The only point is, if there is a much greater level of being far above the "improved" state that you've found yourself after absorbing IJ (or some other art or hobby etc.), your "improved" state may lower your incentive to strive toward the ultimate state. You will have in effect been lulled into complacency, or made comfortable, in conditions under which you absolutely should not be complacent or comfortable with.

>> No.11348734

>>11348701
Well this is another thing that Wallace mentioned in interviews; that he's not necessarily anti-entertainment. In fact, the majority of people are just that--complacent. And if this society of consumers we've built is enough to satisfy a given person, all the more power to them. These people are probably the lucky ones.

Will you please share the "optimal level of living" you have in mind? I'm genuinely curious. I promise the conversation won't devolve.

>> No.11348741

>>11348734
the wilderness.

>> No.11348746

>>11348741
You've really done that? Like, camping?

>> No.11348752

>>11348701
>>11348606
DFW was against the idea of simply pointing out a problem and doing nothing, that was the basis of all of his criticisms against postmodernism, and he discusses solutions a lot in his interviews

>> No.11348760

>>11348746
not just camping. living with actual Hunter Gatherers.

>> No.11348771

>>11348752
his "solutions" were naive and impractical. And deep down even his fans know this.

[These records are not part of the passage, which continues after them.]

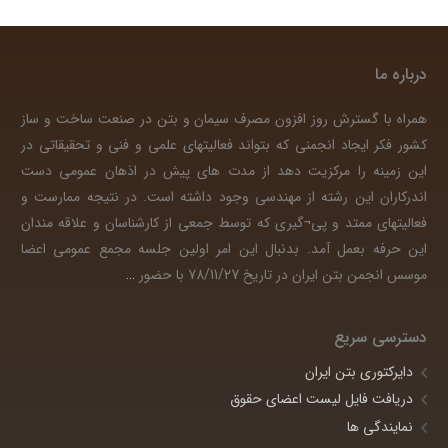
درباره ما
همراه با گسترش روز افزون مصرف سیمان و بتن در صنعت ساخت و ساز
کشور فکر ایجاد انجمنی که بتواند فعالیتهای علمی و فنی و تحقیقاتی در
این زمینه را مرکزیت دهد از مدت های پیش در اذهان عمومی دست
اندرکاران این رشته از مهندسی وجود داشته است. در نتیجه ممارست و
فعالیتهای ممتد و پی¬گیری که توسط جمعی از کارشناسان و علاقه مندان
این حرفه بعمل آمد. بدنبال این امر اولین جلسه مجمع عمومی اعضا
موسس انجمن بتن ایران در تاریخ 78/11/27 با حضور
…
دسترسی سریع
دایرکتوری بتن ایران
دریافت فایل لیست اعضای حقوق
نمایندگی ها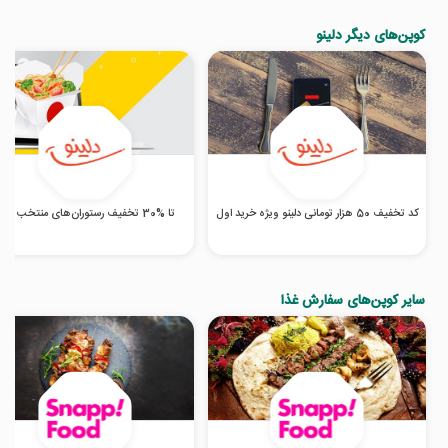
کوپن‌های دیگر دلینو
کد تخفیف 50 هزار تومانی دلینو ویژه خرید اول
تا %30 تخفیف رستوران‌های منتخب دلینو
سایر کوپن‌های سفارش غذا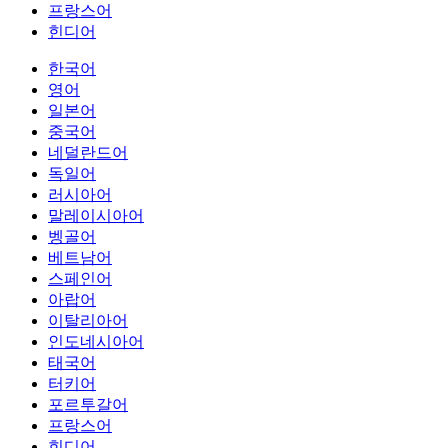
프랑스어
힌디어
한국어
영어
일본어
중국어
네덜란드어
독일어
러시아어
말레이시아어
벵골어
베트남어
스페인어
아랍어
이탈리아어
인도네시아어
태국어
터키어
포르투갈어
프랑스어
힌디어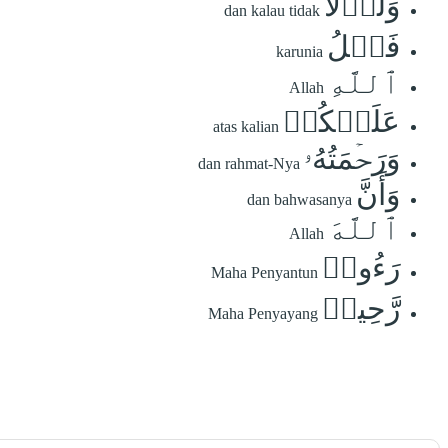
وَلَوۡلَا
dan kalau tidak
فَضۡلُ
karunia
ٱللَّهِ
Allah
عَلَيۡكُمۡ
atas kalian
وَرَحۡمَتُهُۥ
dan rahmat-Nya
وَأَنَّ
dan bahwasanya
ٱللَّهَ
Allah
رَءُوفٞ
Maha Penyantun
رَّحِيمٞ
Maha Penyayang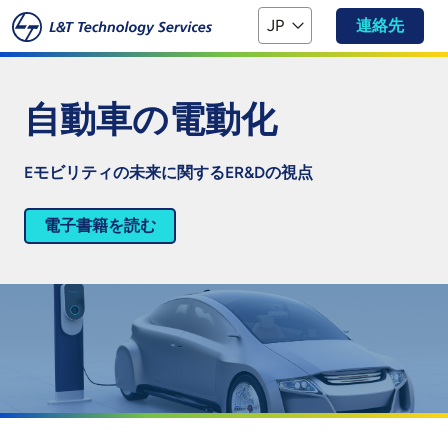
本文へスキップ
JP
連絡先
自動車の電動化
Eモビリティの未来に関するER&Dの視点
電子書籍を読む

also, someone can criticize something all they want, that doesn't necessarily mean they're not themselves that thing.

>> No.11348778

>>11348760
I'm glad you've found that. I'll keep that in mind as an option; who knows, maybe someday I'll be ready.

>>11348771
>also, someone can criticize something all they want, that doesn't necessarily mean they're not themselves that thing.
This totally applies to David Foster Wallace. And I enjoy his work all the more for it. It's cathartic to know I'm not the only one undergoing such a crisis in identity. Split down the middle in that same kind of way.

>> No.11348781

I feel like making the effort to step into the zeitgeist of what made Infinite Jest what it is would make me a worse person.

>> No.11348786

>>11348771
How many times are you going to change your argument? Jesus christ

>> No.11348795

>>11348786
What do you mean?

>> No.11348818

>which like how many between newcomers do you suppose do
this is underrated. IJ is so damned comfy, but I hate that it subtly distills suicide thoughts into the reader's (or at least my) mind

>>11348541
you're right, anon. It only takes browsing a couple other threads to see people also shitting on GR, Ulysses, and any other book that's praised everywhere else by people who earnestly read them to realize that fuckers here aren't entirely to be trusted, and it's only worth browsing /lit/ for the occasional really well-done post.

>> No.11348880

>>11348173

It's also disturbing how quintessentially Anglo it is. It's simply the removal of salience from otherwise standard Anglo prose. Pointless roundabout, whimsy windup, diarrhetic sprawl - it's so common in everything from Shakespeare to Moby Dick to Joyce to Stephen King that there's hardly anything else to it. Anglos seem incapable of serious writing unless it's about Jews.

>> No.11348890

>>11348173
what happened to show dont tell ?

>> No.11348893

>>11348880
interesting perspective

>> No.11348931

>>11348890
This is a footnote of one endnote of the book's several hundred endnotes, the rhetorical purpose of which traditionally is to tell. He does however often subvert that tradition!